Re: [PATCH] mm: disable `vm.max_map_count' sysctl limit

From: Michal Hocko
Date: Wed Nov 29 2017 - 03:32:30 EST


On Tue 28-11-17 21:14:23, John Hubbard wrote:
> On 11/28/2017 12:12 AM, Michal Hocko wrote:
> > On Mon 27-11-17 15:26:27, John Hubbard wrote:
> > [...]
> >> Let me add a belated report, then: we ran into this limit while implementing
> >> an early version of Unified Memory[1], back in 2013. The implementation
> >> at the time depended on tracking that assumed "one allocation == one vma".
> >
> > And you tried hard to make those VMAs really separate? E.g. with
> > prot_none gaps?
>
> We didn't do that, and in fact I'm probably failing to grasp the underlying
> design idea that you have in mind there...hints welcome...

mmap code tries to merge vmas very aggressively so you have to try to
make too many vmas. One way to separate different vmas is to mprotect
holes to trap potential {over,under}flows.
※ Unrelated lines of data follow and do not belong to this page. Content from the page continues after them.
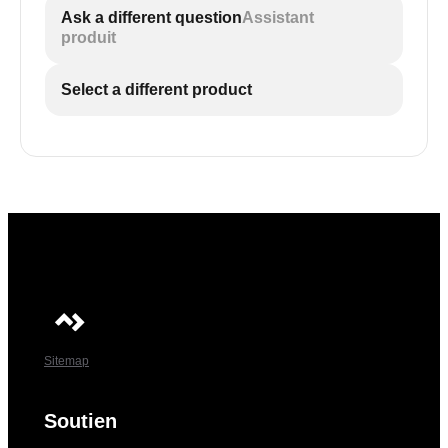
Ask a different question
Assistant
produit
Select a different product
Sitemap
Soutien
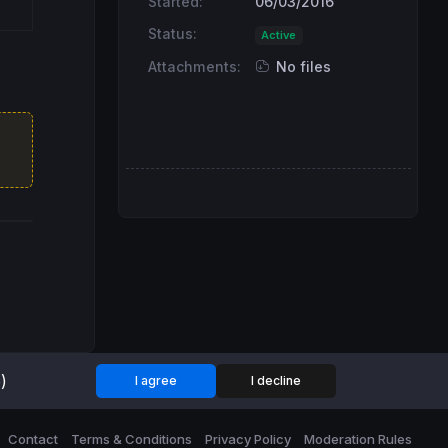
Started:
06/03/2016
Status:
Active
Attachments:
No files
)
I agree
I decline
Contact
Terms & Conditions
Privacy Policy
Moderation Rules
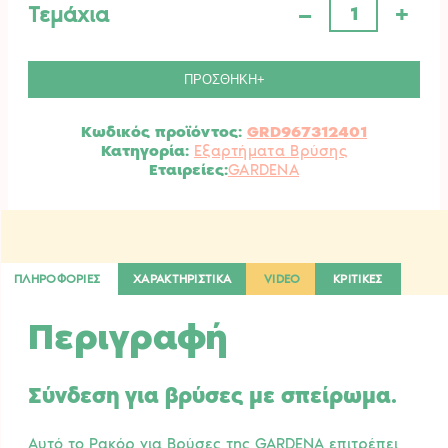
–
+
Τεμάχια
18201-
29
Ρακόρ
για
ΠΡΟΣΘΗΚΗ+
βρύση
3/4"
Κωδικός προϊόντος:
GRD967312401
GARDENA.
Κατηγορία:
Εξαρτήματα Βρύσης
ποσότητα
GARDENA
ΠΛΗΡΟΦΟΡΙΕΣ
ΧΑΡΑΚΤΗΡΙΣΤΙΚΑ
VIDEO
ΚΡΙΤΙΚΕΣ
Περιγραφή
Σύνδεση για βρύσες με σπείρωμα.
Αυτό το Ρακόρ για Βρύσες της GARDENA επιτρέπει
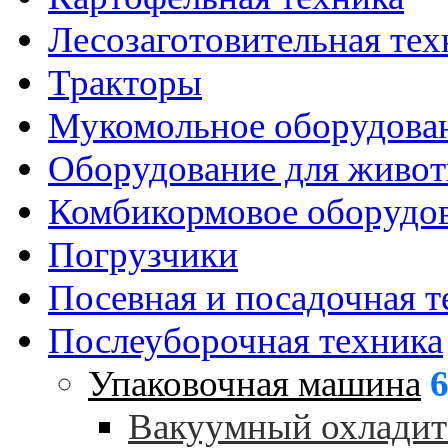
Лесозаготовительная тех
Тракторы
Мукомольное оборудова
Оборудование для живот
Комбикормовое оборудо
Погрузчики
Посевная и посадочная т
Послеуборочная техника
Упаковочная машина
Вакуумный охладит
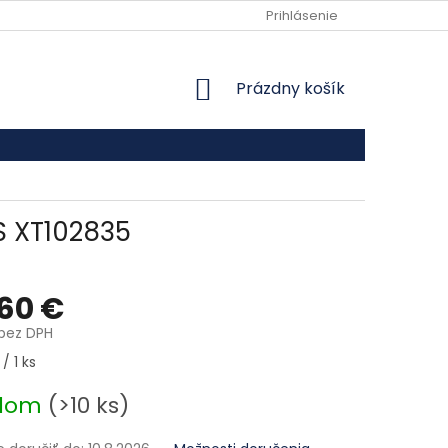
VŠEOBECNÉ OBCHODNÉ PODMIENKY
Prihlásenie
PODMIENKY OCHRANY
NÁKUPNÝ KOŠÍK
Prázdny košík
S XT102835
,60 €
 bez DPH
ová cena:
/ 1 ks
adom
(>10 ks)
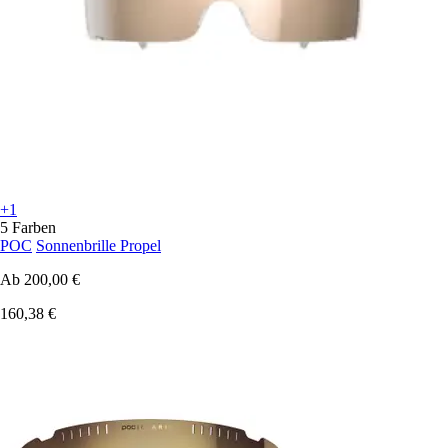
+1
5 Farben
POC
Sonnenbrille Propel
Ab
200,00 €
160,38 €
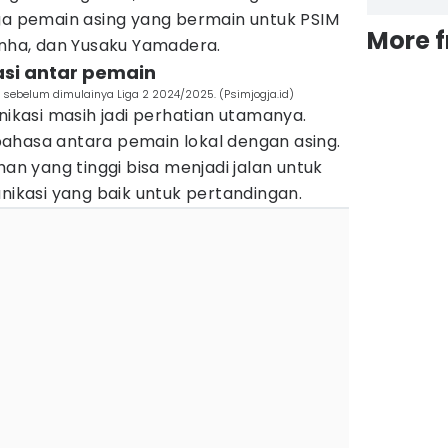
iga pemain asing yang bermain untuk PSIM
More 
inha, dan Yusaku Yamadera.
asi antar pemain
 sebelum dimulainya Liga 2 2024/2025. (Psimjogja.id)
kasi masih jadi perhatian utamanya.
ahasa antara pemain lokal dengan asing.
han yang tinggi bisa menjadi jalan untuk
kasi yang baik untuk pertandingan.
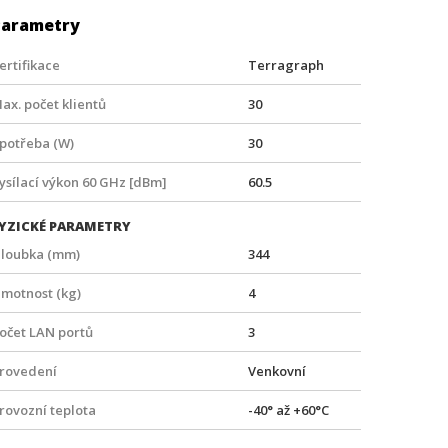
Parametry
ertifikace
Terragraph
ax. počet klientů
30
potřeba (W)
30
ysílací výkon 60 GHz [dBm]
60.5
YZICKÉ PARAMETRY
loubka (mm)
344
motnost (kg)
4
očet LAN portů
3
rovedení
Venkovní
rovozní teplota
-40° až +60°C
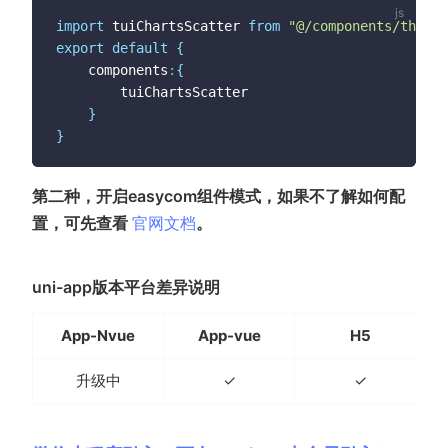
import
 tuiChartsScatter 
from
"@/components/thorui
export
default
{
	components
:
{
		tuiChartsScatter

}
}
第二种，开启easycom组件模式，如果不了解如何配
(opens new window)
置，可先查看
官网文档
。
uni-app版本平台差异说明
App-Nvue
App-vue
H5
升级中
✓
✓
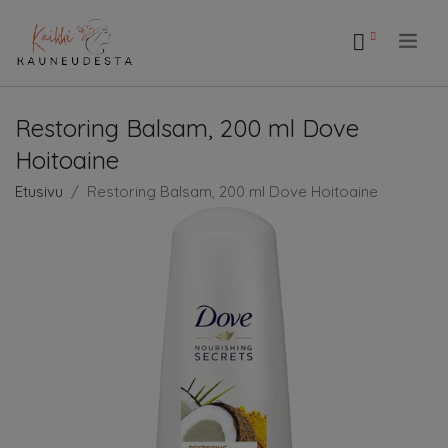
.
Restoring Balsam, 200 ml Dove
Hoitoaine
Etusivu
Restoring Balsam, 200 ml Dove Hoitoaine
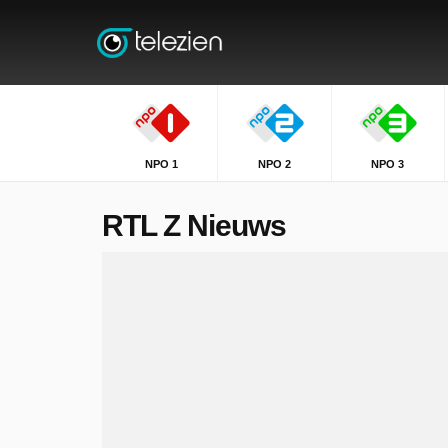
NPO 1
NPO 2
NPO 3
RTL Z Nieuws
> What we did was to hook into the mmap callbacks in the kernel driver, after
> userspace mmap'd a region (via a custom allocator API). And we had an ioctl
> in there, to connect up other allocation attributes that couldn't be passed
> through via mmap. Again, this was for regions of memory that were to be
> migrated between CPU and device (GPU).

Or maybe your driver made the vma merging impossible by requesting
explicit ranges which are not adjacent.

> >> So, with only 64K vmas, we quickly ran out, and changed the design to work
> >> around that. (And later, the design was *completely* changed to use a separate
> >> tracking system altogether). exag
> >>
> >> The existing limit seems rather too low, at least from my perspective. Maybe
> >> it would be better, if expressed as a function of RAM size?
> >
> > Dunno. Whenever we tried to do RAM scaling it turned out a bad idea
> > after years when memory grown much more than the code author expected.
> > Just look how we scaled hash table sizes... But maybe you can come up
> > with something clever. In any case tuning this from the userspace is a
> > trivial thing to do and I am somehow skeptical that any early boot code
> > would trip over the limit.
> >
>
> I agree that this is not a limit that boot code is likely to hit. And maybe
> tuning from userspace really is the right approach here, considering that
> there is a real cost to going too large.
>
> Just philosophically here, hard limits like this seem a little awkward if they
> are set once in, say, 1999 (gross exaggeration here, for effect) and then not
> updated to stay with the times, right? In other words, one should not routinely
> need to tune most things. That's why I was wondering if something crude and silly
> would work, such as just a ratio of RAM to vma count. (I'm more just trying to
> understand the "rules" here, than to debate--I don't have a strong opinion
> on this.)

Well, rlimits are in general not very usable. Yet I do not think we
should simply wipe them out.

> The fact that this apparently failed with hash tables is interesting, I'd
> love to read more if you have any notes or links. I spotted a 2014 LWN article
> ( https://lwn.net/Articles/612100 ) about hash table resizing, and some commits
> that fixed resizing bugs, such as
>
> 12311959ecf8a ("rhashtable: fix shift by 64 when shrinking")
>
> ...was it just a storm of bugs that showed up?

No, it was just that large (TB) machines allocated insanely large hash
tables for things which will never have any way to fill them up. See
9017217b6f45 ("mm: adaptive hash table scaling").

--
Michal Hocko
SUSE Labs